Automatic microscopic cell counting by use of unsupervised adversarial domain adaptation and supervised density regression
This addresses the time-consuming and error-prone task of manual cell counting for medical and biological applications, but it is incremental as it builds on existing domain adaptation and density regression techniques.
The paper tackles the problem of automatic cell counting in microscopic images by proposing a method that combines unsupervised adversarial domain adaptation with supervised density regression, reducing the need for manual annotation and demonstrating promising performance on human embryonic stem cell images.

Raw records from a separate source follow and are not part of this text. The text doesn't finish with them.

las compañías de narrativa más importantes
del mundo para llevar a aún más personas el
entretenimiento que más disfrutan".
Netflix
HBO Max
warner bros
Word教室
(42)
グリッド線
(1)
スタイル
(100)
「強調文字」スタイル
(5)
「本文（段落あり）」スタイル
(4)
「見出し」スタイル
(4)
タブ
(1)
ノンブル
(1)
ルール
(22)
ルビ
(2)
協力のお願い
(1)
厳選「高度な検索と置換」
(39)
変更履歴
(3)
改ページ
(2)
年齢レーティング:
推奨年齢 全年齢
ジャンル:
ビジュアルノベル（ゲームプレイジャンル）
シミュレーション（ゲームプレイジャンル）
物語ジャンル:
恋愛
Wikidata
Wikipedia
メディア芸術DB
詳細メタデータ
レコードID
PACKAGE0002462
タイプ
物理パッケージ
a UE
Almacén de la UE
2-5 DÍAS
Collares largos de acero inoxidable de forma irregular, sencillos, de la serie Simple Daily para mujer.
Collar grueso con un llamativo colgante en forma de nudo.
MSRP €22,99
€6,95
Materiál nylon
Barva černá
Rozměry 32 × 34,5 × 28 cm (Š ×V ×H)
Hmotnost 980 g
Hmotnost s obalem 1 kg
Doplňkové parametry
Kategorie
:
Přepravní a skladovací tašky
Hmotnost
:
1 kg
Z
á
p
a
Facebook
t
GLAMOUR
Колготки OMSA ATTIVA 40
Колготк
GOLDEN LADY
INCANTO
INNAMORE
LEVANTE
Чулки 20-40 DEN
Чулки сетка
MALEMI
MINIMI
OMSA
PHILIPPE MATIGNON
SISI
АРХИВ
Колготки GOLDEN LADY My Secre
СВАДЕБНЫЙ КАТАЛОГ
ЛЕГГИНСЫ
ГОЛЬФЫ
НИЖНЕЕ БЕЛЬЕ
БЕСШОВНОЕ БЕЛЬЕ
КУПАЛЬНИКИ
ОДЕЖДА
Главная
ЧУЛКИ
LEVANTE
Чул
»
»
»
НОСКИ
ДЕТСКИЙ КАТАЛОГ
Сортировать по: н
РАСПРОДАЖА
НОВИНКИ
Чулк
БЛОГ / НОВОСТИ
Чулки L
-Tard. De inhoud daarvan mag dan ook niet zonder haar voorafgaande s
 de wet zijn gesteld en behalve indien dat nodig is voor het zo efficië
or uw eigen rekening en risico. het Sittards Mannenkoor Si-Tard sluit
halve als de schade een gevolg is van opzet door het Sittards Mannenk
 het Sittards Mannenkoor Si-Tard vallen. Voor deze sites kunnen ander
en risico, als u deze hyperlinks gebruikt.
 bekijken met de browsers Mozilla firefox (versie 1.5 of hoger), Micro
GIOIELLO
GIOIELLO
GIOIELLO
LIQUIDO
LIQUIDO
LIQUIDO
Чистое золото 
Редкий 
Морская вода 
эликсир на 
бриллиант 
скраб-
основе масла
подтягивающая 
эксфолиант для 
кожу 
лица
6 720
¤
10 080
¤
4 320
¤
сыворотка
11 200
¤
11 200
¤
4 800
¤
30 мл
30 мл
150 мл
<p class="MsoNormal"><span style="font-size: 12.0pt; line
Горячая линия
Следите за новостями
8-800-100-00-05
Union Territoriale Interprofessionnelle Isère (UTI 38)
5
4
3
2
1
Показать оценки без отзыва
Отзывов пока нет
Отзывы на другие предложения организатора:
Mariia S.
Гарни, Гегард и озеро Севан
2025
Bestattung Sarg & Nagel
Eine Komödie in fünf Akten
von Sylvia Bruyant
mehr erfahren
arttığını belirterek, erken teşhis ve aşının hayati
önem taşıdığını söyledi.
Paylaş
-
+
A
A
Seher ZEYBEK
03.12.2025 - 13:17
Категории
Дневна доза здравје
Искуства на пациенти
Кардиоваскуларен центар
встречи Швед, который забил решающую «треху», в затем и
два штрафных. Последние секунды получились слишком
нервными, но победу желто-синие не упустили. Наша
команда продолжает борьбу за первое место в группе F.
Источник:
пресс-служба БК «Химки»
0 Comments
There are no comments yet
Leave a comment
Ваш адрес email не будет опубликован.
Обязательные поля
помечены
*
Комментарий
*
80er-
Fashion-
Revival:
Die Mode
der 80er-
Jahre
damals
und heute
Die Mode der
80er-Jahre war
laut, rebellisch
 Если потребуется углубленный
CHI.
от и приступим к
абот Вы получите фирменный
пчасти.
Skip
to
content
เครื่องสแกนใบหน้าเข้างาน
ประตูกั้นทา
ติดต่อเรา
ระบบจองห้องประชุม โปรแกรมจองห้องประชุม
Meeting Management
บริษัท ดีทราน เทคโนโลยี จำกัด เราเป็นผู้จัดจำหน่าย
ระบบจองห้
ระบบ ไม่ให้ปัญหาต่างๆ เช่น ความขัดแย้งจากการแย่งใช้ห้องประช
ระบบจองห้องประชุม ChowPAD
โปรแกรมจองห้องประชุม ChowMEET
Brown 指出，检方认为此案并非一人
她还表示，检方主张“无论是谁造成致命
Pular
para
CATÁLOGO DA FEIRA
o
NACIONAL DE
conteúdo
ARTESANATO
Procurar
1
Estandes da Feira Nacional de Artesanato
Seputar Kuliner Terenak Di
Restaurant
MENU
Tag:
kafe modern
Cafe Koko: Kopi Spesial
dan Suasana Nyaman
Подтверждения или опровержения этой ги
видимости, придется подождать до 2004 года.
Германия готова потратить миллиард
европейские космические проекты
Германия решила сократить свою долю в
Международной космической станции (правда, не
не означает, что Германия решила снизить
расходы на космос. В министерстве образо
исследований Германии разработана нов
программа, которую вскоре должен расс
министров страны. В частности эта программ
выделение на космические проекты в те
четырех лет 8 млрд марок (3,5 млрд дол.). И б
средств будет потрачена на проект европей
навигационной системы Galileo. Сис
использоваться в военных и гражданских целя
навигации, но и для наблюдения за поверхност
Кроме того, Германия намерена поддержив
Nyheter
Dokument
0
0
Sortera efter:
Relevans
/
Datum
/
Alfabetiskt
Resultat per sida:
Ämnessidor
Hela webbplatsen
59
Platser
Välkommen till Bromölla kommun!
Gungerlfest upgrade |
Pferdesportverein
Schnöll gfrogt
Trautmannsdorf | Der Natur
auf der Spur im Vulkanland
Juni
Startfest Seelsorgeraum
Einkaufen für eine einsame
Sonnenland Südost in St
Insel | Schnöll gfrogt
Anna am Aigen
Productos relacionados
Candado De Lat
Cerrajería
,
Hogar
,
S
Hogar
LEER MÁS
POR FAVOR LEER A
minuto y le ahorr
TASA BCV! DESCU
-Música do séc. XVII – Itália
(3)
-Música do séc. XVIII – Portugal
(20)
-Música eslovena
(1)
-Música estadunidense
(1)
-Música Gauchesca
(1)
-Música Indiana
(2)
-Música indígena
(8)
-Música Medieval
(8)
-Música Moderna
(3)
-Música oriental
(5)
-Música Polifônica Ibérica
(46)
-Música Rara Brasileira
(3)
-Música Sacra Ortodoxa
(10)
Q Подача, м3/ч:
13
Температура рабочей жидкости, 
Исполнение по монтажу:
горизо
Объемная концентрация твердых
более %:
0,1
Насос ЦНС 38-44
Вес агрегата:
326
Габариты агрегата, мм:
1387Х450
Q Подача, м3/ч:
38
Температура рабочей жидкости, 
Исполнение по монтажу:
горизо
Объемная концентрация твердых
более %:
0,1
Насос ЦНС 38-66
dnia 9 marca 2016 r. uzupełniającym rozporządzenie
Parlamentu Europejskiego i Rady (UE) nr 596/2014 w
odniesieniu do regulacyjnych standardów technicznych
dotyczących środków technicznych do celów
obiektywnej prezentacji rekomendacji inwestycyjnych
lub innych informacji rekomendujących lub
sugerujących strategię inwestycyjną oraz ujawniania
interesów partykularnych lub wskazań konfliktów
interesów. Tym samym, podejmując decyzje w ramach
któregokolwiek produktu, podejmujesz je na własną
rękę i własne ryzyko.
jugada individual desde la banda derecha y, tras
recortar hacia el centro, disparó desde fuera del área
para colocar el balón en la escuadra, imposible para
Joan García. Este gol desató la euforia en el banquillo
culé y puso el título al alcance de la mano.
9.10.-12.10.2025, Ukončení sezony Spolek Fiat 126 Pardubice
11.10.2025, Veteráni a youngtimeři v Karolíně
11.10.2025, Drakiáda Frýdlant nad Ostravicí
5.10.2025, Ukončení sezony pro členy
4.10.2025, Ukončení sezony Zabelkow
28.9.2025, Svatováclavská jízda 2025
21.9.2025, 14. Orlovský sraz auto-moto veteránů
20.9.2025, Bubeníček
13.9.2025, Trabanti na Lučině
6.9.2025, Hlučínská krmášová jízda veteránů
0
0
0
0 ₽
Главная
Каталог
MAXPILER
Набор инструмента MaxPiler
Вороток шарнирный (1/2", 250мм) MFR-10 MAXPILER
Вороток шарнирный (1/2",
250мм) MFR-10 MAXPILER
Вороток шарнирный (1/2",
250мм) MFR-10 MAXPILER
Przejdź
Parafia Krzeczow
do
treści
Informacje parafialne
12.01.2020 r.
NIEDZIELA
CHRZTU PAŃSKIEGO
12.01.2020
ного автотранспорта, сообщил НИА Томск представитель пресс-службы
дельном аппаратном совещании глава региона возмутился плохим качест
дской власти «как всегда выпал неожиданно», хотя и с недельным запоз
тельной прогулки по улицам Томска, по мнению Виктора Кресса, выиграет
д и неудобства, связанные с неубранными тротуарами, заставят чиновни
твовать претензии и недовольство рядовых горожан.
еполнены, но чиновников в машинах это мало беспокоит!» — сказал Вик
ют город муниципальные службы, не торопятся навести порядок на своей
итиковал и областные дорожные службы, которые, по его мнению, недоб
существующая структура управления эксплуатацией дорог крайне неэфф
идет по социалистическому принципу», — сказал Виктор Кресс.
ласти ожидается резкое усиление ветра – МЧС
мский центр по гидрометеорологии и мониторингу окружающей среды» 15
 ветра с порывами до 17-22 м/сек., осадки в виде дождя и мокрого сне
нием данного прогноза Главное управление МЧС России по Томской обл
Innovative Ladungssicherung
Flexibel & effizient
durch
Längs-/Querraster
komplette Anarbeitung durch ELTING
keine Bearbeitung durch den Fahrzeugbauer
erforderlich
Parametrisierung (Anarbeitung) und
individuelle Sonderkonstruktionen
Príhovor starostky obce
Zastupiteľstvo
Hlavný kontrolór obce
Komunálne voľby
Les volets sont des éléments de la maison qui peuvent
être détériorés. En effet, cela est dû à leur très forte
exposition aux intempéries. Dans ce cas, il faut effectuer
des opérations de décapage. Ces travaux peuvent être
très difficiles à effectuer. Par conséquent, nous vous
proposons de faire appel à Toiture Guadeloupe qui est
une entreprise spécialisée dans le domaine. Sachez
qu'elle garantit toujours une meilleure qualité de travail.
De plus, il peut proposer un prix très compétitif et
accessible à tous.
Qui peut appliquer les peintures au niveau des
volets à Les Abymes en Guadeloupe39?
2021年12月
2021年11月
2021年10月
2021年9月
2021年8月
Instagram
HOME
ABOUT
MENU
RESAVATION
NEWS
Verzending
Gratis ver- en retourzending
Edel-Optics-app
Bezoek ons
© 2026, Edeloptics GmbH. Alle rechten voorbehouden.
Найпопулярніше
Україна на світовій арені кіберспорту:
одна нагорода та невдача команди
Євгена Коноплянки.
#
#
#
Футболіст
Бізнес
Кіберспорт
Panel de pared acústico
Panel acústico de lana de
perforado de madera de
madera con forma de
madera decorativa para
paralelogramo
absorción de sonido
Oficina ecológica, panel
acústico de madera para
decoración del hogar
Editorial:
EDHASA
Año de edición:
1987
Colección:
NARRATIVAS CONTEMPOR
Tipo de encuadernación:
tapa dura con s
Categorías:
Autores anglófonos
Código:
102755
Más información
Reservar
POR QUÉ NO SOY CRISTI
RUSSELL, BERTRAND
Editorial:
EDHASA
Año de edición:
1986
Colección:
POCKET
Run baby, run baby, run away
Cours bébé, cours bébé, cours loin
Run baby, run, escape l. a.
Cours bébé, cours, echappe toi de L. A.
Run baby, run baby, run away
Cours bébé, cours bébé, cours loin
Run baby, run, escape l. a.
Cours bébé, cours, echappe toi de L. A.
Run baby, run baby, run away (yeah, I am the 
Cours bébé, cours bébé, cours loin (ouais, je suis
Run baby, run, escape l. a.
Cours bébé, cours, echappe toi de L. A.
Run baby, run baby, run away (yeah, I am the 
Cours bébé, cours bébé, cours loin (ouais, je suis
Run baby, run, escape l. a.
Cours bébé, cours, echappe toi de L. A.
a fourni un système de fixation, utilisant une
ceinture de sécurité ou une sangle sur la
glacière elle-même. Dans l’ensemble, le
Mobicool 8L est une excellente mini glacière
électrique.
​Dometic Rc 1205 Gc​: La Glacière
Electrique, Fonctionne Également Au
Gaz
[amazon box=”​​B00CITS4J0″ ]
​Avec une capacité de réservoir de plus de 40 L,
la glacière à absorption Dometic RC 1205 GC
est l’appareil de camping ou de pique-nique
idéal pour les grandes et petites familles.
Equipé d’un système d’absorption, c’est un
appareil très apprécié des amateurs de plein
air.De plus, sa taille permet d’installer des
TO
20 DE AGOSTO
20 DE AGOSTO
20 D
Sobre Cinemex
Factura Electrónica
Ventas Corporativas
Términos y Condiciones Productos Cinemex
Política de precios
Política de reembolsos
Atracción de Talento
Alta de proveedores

Accurate cell counting in microscopic images is important for medical diagnoses and biological studies. However, manual cell counting is very time-consuming, tedious, and prone to subjective errors. We propose a new density regression-based method for automatic cell counting that reduces the need to manually annotate experimental images. A supervised learning-based density regression model (DRM) is trained with annotated synthetic images (the source domain) and their corresponding ground truth density maps. A domain adaptation model (DAM) is built to map experimental images (the target domain) to the feature space of the source domain. By use of the unsupervised learning-based DAM and supervised learning-based DRM, a cell density map of a given target image can be estimated, from which the number of cells can be counted. Results from experimental immunofluorescent microscopic images of human embryonic stem cells demonstrate the promising performance of the proposed counting method.